Гончаренко, рожденный в патриархальной семье ремесленника, несмотря на налет позднейших лет, унаследовал и развил в себе чувство уважения к женщине. За всю свою сознательную жизнь он не обманул ни одной, хотя и владел иными.
Он никогда не мог забыть слов матери своей, женщины, которую он всегда чтил, как святую.
Ему в те дни исполнилось семнадцать лет. Он поступил подручным токарем в кустарную мастерскую и работал в ней с утра до ночи.
Как-то ранним летним вечером он возвращался домой. Во дворе, где квартировала его семья, слышались шум и крики. Много народу заполняло двор и стояло даже на улице. Гончаренко, одержимый любопытством, протолкался в центр толпы и взглянул. На земле лежал, плавая в крови, труп молодой женщины, его квартирной соседки. Оказалось, что убил ее муж, мучимый ревностью. Когда он, взволнованный, вернулся домой и рассказал о виденном матери, то она, вздохнув, дрожащим от волнения голосом прошептала:
— Никогда… Васенька, не обманывай в этом женщину… Слаба наша сестра — баба. Прельстится, примет за настоящее и погибнет в муках. Женщину беречь надо… слаба она.
Давно уже Гончаренко потерял и мать и отца. Вот уже три года, как серым волком, солдатом, он попирал землю ногами, огрубел, одичал во многом. Но этих слов не забыл.
«Помогу ей деньгами… Может быть, еще ничего страшного и не будет… И разойдемся».
Гончаренко вышел за ворота госпиталя. На солнечной стороне присел на придорожную тумбу.
На улице было светло и жарко. В пыли у дороги, неподалеку от него, сверкал осколок битого стекла. Кругом шли дома из серого камня. От них падали длинные, угловатые, синие тени. Редко проходили люди и еще реже дребезжали пролетки и фаэтоны. Тишина утра и теплота солнца разнежили усталые мышцы. Голова Гончаренко склонилась набок, и он, вздремнув, чуть было не упал с тумбы. Стряхнув сон, Гончаренко встал на ноги, судорожно зевнул и так остался с открытым в изумлении ртом.
Прямо навстречу ему, по тротуару, шли, оживленно разговаривая, артиллерист Удойкин и поразившая его в день приезда девушка с лицом иконописного ангела. Вот они поравнялись с ним и, не взглянув в его сторону, прошли мимо.
Гончаренко вдруг представил себе, что видит их в последний раз, что если он потеряет их из виду, то никогда уже не найдет ответа на мучительный вопрос о войне.

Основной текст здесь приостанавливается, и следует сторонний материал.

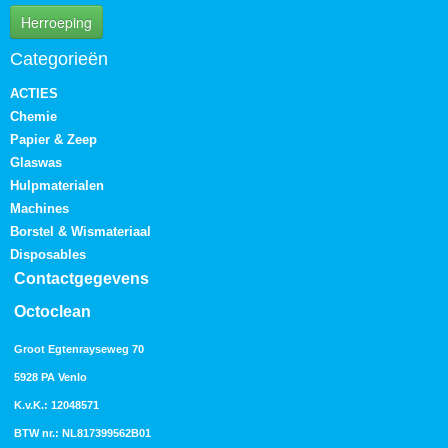
Herroeping
Categorieën
ACTIES
Chemie
Papier & Zeep
Glaswas
Hulpmaterialen
Machines
Borstel & Wismateriaal
Disposables
Contactgegevens
Octoclean
Groot Egtenrayseweg 70
5928 PA Venlo
K.v.K.: 12048571
BTW nr.: NL817399562B01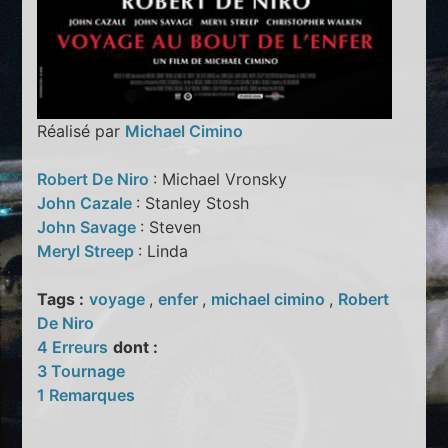
Réalisé par
Michael Cimino
Robert De Niro
: Michael Vronsky
John Cazale
: Stanley Stosh
John Savage
: Steven
Meryl Streep
: Linda
Tags :
voyage
,
enfer
,
michael cimino
,
Robert
De Niro
4 Erreurs
dont :
3 Tournage
1 Remarques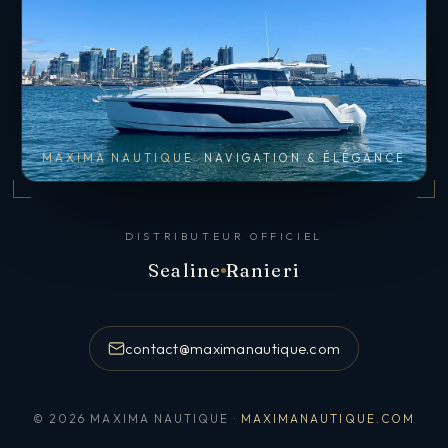
MAXIMA NAUTIQUE
NAVIGATION & ÉLÉGANCE
DISTRIBUTEUR OFFICIEL
Sealine
Ranieri
contact@maximanautique.com
© 2026 MAXIMA NAUTIQUE ·
MAXIMANAUTIQUE.COM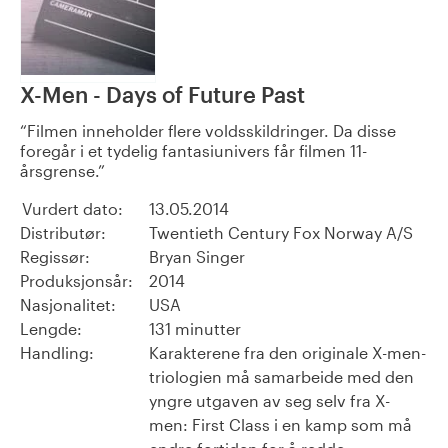
X-Men - Days of Future Past
Filmen inneholder flere voldsskildringer. Da disse
foregår i et tydelig fantasiunivers får filmen 11-
årsgrense.
Vurdert dato:
13.05.2014
Distributør:
Twentieth Century Fox Norway A/S
Regissør:
Bryan Singer
Produksjonsår:
2014
Nasjonalitet:
USA
Lengde:
131 minutter
Handling:
Karakterene fra den originale X-men-
triologien må samarbeide med den
yngre utgaven av seg selv fra X-
men: First Class i en kamp som må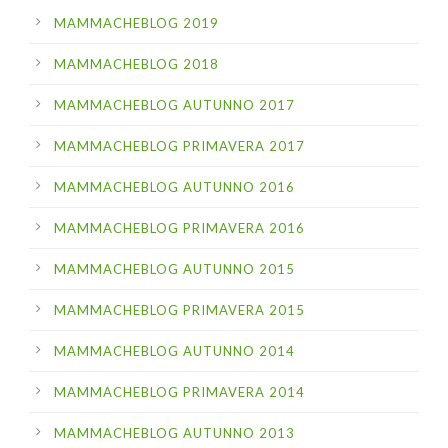
MAMMACHEBLOG 2019
MAMMACHEBLOG 2018
MAMMACHEBLOG AUTUNNO 2017
MAMMACHEBLOG PRIMAVERA 2017
MAMMACHEBLOG AUTUNNO 2016
MAMMACHEBLOG PRIMAVERA 2016
MAMMACHEBLOG AUTUNNO 2015
MAMMACHEBLOG PRIMAVERA 2015
MAMMACHEBLOG AUTUNNO 2014
MAMMACHEBLOG PRIMAVERA 2014
MAMMACHEBLOG AUTUNNO 2013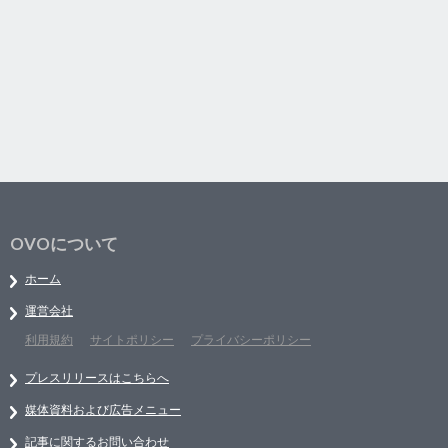
OVOについて
ホーム
運営会社
利用規約
サイトポリシー
プライバシーポリシー
プレスリリースはこちらへ
媒体資料および広告メニュー
記事に関するお問い合わせ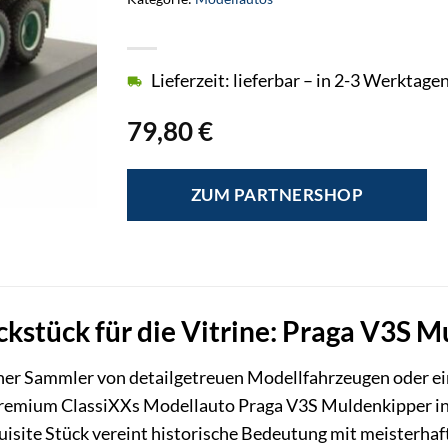
Lieferzeit: lieferbar – in 2-3 Werktagen
79,80
€
ZUM PARTNERSHOP
kstück für die Vitrine: Praga V3S 
icher Sammler von detailgetreuen Modellfahrzeugen oder e
Premium ClassiXXs Modellauto Praga V3S Muldenkipper in
xquisite Stück vereint historische Bedeutung mit meister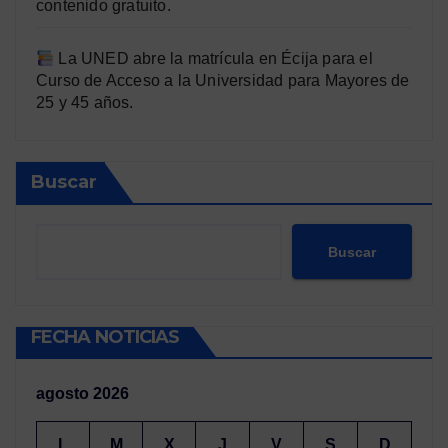
contenido gratuito.
La UNED abre la matrícula en Écija para el
Curso de Acceso a la Universidad para Mayores de
25 y 45 años.
Buscar
Buscar
FECHA NOTICIAS
agosto 2026
L
M
X
J
V
S
D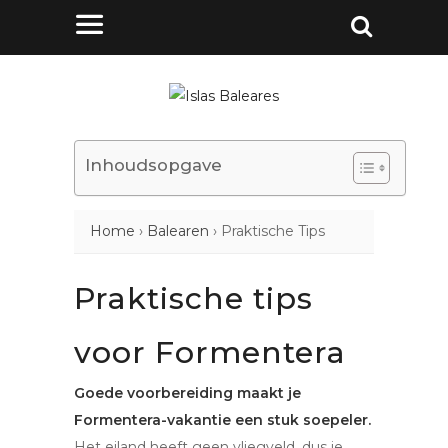
Inhoudsopgave
Home
›
Balearen
›
Praktische Tips
Praktische tips
voor Formentera
Goede voorbereiding maakt je
Formentera-vakantie een stuk soepeler.
Het eiland heeft geen vliegveld, dus je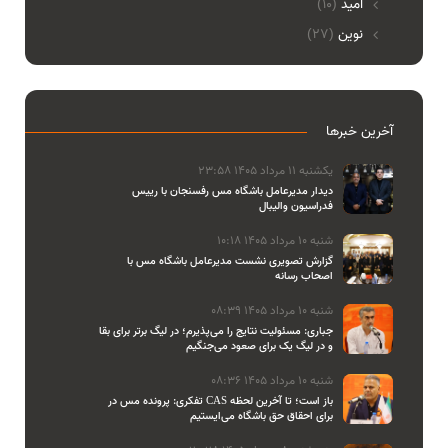
امید
(10)
نوین
(27)
آخرین خبرها
یکشنبه 11 مرداد 1405 23:58
دیدار مدیرعامل باشگاه مس رفسنجان با رییس
فدراسیون والیبال
شنبه 10 مرداد 1405 10:18
گزارش تصویری نشست مدیرعامل باشگاه مس با
اصحاب رسانه
شنبه 10 مرداد 1405 08:39
جباری: مسئولیت نتایج را می‌پذیرم؛ در لیگ برتر برای بقا
و در لیگ یک برای صعود می‌جنگیم
شنبه 10 مرداد 1405 08:36
تفکری: پرونده مس در CAS باز است؛ تا آخرین لحظه
برای احقاق حق باشگاه می‌ایستیم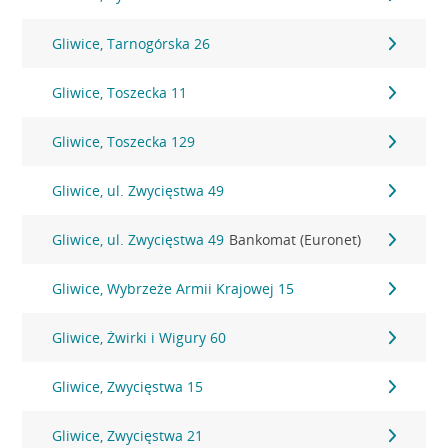
Gliwice, Tarnogórska 26
Gliwice, Toszecka 11
Gliwice, Toszecka 129
Gliwice, ul. Zwycięstwa 49
Gliwice, ul. Zwycięstwa 49
Bankomat (Euronet)
Gliwice, Wybrzeże Armii Krajowej 15
Gliwice, Żwirki i Wigury 60
Gliwice, Zwycięstwa 15
Gliwice, Zwycięstwa 21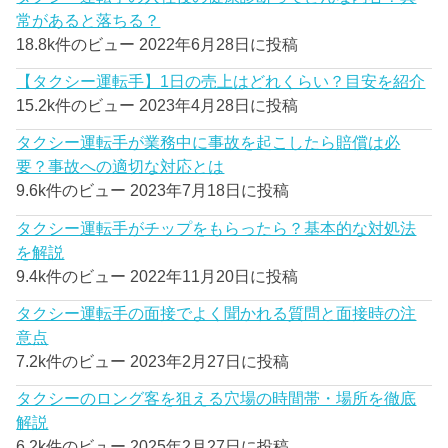
常があると落ちる？
18.8k件のビュー
2022年6月28日に投稿
【タクシー運転手】1日の売上はどれくらい？目安を紹介
15.2k件のビュー
2023年4月28日に投稿
タクシー運転手が業務中に事故を起こしたら賠償は必
要？事故への適切な対応とは
9.6k件のビュー
2023年7月18日に投稿
タクシー運転手がチップをもらったら？基本的な対処法
を解説
9.4k件のビュー
2022年11月20日に投稿
タクシー運転手の面接でよく聞かれる質問と面接時の注
意点
7.2k件のビュー
2023年2月27日に投稿
タクシーのロング客を狙える穴場の時間帯・場所を徹底
解説
6.2k件のビュー
2025年2月27日に投稿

— Поликарп Ермилович! Товарищ дорогой, — погоди-ка, постой! — крикнул он чересчур громко для расстояния в десять шагов, разделявшего их.
Удойкин остановился. Быстро повернулся назад. Увидев Гончаренко и, как видно, узнав его, он что-то сказал своей спутнице и поманил его к себе рукой.
— Ну-ка, ходи к нам, друже!
Гончаренко быстро подбежал к ним и поздоровался. На приветствие ему ответили, причем он заметил, как глаза девушки с внимательной настороженностью посмотрели на него.
«Узнает, что ли?» — задал себе вопрос Гончаренко.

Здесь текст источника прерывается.